Propeller II update - BLOG

Heater. · 2010-09-12 02:19

Never mind start ups, designing/testing with FPGA and then going to ASIC or "real" chip is the way I have seen it done in large companies nearly twenty years ago. It was very nice as a software engineer being able to tell the hardware guys what to put into their chips to make life easier:)

Of course at that time even though the amount of logic they wanted was orders of magnitude smaller than the Prop it took a couple of boards full of FPGAs to "run" the design.

I don't think anyone here can keep their hats on any more. It's kind of jaw dropping to be able to watch how all this is all done and follow the progress.

Still, very small teams have pulled off world changing microprocessor/controller designs before. The original ARM for example. Let's hope that Chip and Beau have as much success with the Prop II.

Cluso99 · 2010-09-12 21:53

heater: Yes, I know other companies use FPGAs for starters.

Most real innovation seems to come from the small guys who are not constrained within the current methodoligies (spelling?).

This is very true of Chip's outlook. I truely hope that he, Beua and the rest of Parallax achieve this quantum leap. The Prop is certainly a leap but has not yet really inspired enough users to gain the recognition it deserves. We already know this. I really do believe the Prop II will be awe inspiring and in turn it will open up the use of the existing Prop as well.

Beau: Thnakyou for the time you have taken to answer and explain to us mere mortals what you are doing.

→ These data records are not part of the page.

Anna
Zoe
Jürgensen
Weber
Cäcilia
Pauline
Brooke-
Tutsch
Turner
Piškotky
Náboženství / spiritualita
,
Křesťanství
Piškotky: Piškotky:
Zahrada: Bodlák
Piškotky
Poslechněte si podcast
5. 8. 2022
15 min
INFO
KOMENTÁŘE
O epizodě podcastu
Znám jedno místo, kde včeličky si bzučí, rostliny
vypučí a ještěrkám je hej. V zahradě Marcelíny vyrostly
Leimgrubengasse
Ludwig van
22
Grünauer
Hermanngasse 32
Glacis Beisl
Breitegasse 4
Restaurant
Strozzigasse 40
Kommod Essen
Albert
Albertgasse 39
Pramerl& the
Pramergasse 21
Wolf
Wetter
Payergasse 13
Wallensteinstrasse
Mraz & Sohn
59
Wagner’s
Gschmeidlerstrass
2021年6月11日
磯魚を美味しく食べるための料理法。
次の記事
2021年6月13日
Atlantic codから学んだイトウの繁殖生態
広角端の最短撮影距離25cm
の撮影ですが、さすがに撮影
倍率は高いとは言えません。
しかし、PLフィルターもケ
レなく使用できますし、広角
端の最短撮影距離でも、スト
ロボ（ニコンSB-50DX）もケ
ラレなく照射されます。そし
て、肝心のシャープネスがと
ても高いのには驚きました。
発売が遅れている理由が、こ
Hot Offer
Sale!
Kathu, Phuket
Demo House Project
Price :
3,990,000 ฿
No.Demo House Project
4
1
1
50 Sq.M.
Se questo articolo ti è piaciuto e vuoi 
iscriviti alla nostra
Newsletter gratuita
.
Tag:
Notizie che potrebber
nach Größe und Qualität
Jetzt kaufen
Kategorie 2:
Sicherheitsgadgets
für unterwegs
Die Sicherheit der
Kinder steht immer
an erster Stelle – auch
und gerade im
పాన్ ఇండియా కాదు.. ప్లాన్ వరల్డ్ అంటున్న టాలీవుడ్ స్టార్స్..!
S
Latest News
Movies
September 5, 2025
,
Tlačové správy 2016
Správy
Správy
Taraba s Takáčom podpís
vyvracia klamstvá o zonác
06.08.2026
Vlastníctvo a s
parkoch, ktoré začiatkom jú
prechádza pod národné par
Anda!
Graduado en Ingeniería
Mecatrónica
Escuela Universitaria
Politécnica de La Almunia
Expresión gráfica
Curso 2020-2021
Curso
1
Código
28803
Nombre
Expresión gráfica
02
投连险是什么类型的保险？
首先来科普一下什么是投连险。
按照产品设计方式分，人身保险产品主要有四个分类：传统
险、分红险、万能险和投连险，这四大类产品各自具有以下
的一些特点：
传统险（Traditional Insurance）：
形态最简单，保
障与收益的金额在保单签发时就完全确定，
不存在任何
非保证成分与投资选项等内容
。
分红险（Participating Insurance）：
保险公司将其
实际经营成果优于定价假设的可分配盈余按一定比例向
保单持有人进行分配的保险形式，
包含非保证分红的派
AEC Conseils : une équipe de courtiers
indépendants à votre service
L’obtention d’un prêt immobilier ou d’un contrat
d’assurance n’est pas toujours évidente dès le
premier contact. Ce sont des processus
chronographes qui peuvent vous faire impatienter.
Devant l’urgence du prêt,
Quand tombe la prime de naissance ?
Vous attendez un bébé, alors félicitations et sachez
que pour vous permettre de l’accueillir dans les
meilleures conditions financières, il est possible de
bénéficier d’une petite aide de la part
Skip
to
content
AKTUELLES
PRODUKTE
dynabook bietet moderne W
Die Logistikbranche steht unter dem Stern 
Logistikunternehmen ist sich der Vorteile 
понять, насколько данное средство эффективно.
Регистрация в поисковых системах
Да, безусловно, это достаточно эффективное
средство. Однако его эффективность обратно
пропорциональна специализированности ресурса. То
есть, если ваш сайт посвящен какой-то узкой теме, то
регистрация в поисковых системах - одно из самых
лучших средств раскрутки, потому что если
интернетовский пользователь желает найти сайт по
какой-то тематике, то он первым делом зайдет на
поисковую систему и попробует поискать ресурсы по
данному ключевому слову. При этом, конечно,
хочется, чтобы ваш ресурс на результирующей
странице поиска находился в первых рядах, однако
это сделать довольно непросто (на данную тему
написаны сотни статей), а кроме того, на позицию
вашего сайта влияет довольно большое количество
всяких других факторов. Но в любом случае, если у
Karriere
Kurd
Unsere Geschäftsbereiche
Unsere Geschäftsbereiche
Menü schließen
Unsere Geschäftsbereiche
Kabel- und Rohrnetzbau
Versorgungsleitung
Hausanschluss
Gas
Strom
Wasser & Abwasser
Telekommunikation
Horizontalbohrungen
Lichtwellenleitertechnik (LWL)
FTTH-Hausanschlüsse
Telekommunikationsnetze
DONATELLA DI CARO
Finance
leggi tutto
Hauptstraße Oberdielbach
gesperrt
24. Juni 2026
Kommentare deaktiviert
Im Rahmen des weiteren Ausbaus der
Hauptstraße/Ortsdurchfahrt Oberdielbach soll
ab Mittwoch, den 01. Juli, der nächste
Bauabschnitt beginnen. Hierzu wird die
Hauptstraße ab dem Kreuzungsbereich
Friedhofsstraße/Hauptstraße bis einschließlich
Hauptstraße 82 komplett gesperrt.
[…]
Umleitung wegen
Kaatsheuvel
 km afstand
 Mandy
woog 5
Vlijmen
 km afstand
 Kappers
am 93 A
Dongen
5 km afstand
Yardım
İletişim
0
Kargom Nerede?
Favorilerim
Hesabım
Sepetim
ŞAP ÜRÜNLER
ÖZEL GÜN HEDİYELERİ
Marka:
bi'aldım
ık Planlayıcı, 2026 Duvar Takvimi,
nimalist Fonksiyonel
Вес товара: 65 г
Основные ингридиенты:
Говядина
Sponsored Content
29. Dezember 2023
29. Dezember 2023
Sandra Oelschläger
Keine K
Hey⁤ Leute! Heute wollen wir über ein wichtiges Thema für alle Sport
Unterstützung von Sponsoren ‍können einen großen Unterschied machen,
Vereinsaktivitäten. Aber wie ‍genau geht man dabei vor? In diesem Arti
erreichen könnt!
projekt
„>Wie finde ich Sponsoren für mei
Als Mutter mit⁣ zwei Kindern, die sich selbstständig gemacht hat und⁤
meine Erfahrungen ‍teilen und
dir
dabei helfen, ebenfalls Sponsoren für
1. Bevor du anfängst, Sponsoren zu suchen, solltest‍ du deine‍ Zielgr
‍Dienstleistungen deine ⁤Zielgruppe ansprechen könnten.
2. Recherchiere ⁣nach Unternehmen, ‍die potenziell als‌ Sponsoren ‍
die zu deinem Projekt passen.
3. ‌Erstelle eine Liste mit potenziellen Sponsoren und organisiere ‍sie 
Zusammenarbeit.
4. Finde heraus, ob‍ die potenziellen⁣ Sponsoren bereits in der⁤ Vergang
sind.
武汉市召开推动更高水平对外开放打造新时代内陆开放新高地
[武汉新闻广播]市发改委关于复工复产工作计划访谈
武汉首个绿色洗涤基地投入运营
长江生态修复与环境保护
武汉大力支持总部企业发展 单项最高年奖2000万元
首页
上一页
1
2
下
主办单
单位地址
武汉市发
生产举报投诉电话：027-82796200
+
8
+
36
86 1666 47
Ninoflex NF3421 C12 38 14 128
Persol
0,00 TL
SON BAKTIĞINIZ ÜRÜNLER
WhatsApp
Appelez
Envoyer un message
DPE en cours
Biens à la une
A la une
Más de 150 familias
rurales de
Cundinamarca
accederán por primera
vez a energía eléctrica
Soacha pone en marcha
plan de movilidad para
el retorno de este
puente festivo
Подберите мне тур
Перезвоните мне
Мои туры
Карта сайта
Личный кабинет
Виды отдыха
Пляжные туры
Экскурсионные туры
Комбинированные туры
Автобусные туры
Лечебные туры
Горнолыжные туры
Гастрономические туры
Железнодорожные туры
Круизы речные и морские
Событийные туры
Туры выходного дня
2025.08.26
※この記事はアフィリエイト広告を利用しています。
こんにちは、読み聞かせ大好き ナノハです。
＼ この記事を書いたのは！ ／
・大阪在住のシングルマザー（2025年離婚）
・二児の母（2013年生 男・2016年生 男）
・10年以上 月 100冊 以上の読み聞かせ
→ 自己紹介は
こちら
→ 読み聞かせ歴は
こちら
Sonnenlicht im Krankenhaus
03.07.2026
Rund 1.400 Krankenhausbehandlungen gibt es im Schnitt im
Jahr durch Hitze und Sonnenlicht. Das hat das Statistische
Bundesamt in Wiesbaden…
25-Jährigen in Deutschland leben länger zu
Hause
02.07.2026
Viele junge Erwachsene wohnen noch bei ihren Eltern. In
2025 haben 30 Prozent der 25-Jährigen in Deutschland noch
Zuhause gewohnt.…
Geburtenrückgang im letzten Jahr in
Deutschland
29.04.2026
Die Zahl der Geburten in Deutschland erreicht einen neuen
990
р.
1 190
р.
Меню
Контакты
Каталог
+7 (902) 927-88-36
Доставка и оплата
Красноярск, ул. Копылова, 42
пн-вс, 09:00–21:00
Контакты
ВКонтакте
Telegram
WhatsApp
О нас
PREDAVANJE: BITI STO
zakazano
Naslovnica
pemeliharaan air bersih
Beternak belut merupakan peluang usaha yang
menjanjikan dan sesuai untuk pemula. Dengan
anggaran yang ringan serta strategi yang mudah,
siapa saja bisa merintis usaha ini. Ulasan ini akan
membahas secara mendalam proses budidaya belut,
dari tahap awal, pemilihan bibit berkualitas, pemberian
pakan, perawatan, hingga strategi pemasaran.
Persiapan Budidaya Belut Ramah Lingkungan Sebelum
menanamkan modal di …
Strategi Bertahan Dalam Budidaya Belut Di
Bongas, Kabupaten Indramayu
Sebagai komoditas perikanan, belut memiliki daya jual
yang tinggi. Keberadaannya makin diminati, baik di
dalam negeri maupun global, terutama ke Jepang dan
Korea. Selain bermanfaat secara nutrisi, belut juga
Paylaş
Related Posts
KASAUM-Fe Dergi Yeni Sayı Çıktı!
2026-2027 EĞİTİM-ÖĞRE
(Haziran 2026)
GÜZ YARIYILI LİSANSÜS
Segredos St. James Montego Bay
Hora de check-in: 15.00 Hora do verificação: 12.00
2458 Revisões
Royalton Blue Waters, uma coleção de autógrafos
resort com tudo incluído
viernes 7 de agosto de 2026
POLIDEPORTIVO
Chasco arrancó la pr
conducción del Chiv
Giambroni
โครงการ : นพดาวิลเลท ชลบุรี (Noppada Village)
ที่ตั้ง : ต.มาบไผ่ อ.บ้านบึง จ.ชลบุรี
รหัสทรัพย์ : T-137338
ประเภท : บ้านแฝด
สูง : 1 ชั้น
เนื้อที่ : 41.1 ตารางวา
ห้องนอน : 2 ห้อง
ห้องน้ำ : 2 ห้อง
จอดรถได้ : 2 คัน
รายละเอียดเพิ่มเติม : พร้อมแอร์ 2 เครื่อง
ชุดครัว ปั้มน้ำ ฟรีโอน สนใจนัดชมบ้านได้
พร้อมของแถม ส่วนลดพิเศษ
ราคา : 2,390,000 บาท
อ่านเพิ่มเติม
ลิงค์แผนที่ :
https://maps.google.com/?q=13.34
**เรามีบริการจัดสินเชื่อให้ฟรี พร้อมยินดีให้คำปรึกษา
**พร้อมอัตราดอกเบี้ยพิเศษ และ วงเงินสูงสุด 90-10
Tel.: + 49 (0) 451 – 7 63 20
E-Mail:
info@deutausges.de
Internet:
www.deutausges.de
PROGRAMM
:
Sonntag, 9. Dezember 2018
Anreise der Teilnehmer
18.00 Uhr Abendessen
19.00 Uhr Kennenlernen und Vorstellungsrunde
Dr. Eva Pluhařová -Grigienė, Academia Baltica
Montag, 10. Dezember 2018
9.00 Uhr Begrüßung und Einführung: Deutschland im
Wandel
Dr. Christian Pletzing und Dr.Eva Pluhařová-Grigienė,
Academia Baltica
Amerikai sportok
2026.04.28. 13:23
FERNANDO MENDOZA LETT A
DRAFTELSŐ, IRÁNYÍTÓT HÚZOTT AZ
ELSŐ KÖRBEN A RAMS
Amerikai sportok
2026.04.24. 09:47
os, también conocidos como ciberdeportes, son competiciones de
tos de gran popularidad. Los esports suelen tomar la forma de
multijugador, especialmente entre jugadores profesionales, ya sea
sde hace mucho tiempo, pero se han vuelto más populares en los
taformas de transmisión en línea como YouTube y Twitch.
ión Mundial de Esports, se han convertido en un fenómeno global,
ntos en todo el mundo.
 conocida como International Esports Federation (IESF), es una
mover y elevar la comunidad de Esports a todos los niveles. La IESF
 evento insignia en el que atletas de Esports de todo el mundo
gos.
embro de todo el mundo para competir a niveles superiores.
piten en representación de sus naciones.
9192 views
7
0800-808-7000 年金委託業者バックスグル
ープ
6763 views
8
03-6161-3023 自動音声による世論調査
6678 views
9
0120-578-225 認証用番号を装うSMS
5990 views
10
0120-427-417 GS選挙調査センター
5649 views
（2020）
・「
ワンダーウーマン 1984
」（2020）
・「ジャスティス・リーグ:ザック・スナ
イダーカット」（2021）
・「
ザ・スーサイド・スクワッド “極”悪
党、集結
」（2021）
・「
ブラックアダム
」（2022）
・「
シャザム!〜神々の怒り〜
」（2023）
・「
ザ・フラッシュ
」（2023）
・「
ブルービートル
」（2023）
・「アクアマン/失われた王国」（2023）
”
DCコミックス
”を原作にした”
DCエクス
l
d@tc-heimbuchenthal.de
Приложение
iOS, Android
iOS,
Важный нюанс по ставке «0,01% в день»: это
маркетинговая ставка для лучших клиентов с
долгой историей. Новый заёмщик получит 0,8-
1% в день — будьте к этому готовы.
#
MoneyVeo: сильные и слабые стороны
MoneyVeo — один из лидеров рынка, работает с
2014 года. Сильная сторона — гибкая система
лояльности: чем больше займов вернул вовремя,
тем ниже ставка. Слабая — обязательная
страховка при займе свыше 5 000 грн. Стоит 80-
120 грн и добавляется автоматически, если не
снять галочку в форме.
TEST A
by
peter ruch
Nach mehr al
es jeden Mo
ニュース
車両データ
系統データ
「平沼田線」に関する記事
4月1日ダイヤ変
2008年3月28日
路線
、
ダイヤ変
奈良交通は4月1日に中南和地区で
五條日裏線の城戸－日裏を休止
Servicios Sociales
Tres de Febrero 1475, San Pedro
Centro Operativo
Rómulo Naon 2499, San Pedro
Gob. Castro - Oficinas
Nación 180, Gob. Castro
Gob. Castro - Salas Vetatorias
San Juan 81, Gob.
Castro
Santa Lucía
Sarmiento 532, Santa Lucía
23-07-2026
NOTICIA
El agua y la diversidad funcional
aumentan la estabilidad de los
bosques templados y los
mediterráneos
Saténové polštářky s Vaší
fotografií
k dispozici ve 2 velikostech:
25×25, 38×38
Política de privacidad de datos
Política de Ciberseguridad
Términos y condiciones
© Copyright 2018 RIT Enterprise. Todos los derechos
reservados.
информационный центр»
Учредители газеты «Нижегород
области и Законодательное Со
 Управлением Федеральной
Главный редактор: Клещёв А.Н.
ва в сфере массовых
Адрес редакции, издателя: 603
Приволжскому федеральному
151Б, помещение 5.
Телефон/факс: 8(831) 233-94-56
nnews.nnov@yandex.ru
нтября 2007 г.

There are not many who get to do the chip design these days and they certainly do not take the time to show us what they are doing.

David Betz · 2010-09-14 10:56

I posted this to another thread originally but it seems like it belongs here.

Question: Will the following work on the Propeller II?

         movs :fetch, line
         nop
:fetch   mov tag, 0-0

I'm wondering if the deeper pipeline on the P2 will mean that more NOP instructions will be needed between the movs and the mov. I suspect the answer might be no since I think Chip has said that register forwarding would be used to hide the pipeline in most cases. However, if that is the case, will the following code work on P2?

         movs :fetch, line
:fetch   mov tag, 0-0

Seems like forwarding could handle this case as well.

Beau Schwabe · 2010-09-15 06:48

David Betz,

I asked Chip your question, and this is his response...

"You will need to insert ONE instruction between the modifier instruction and the modified instruction. The data forwarding circuitry helps, but it's not magic (as on the no-NOP example). -Chip"

David Betz · 2010-09-15 06:53

Beau Schwabe (Parallax) wrote: »

David Betz,

I asked Chip your question, and this is his response...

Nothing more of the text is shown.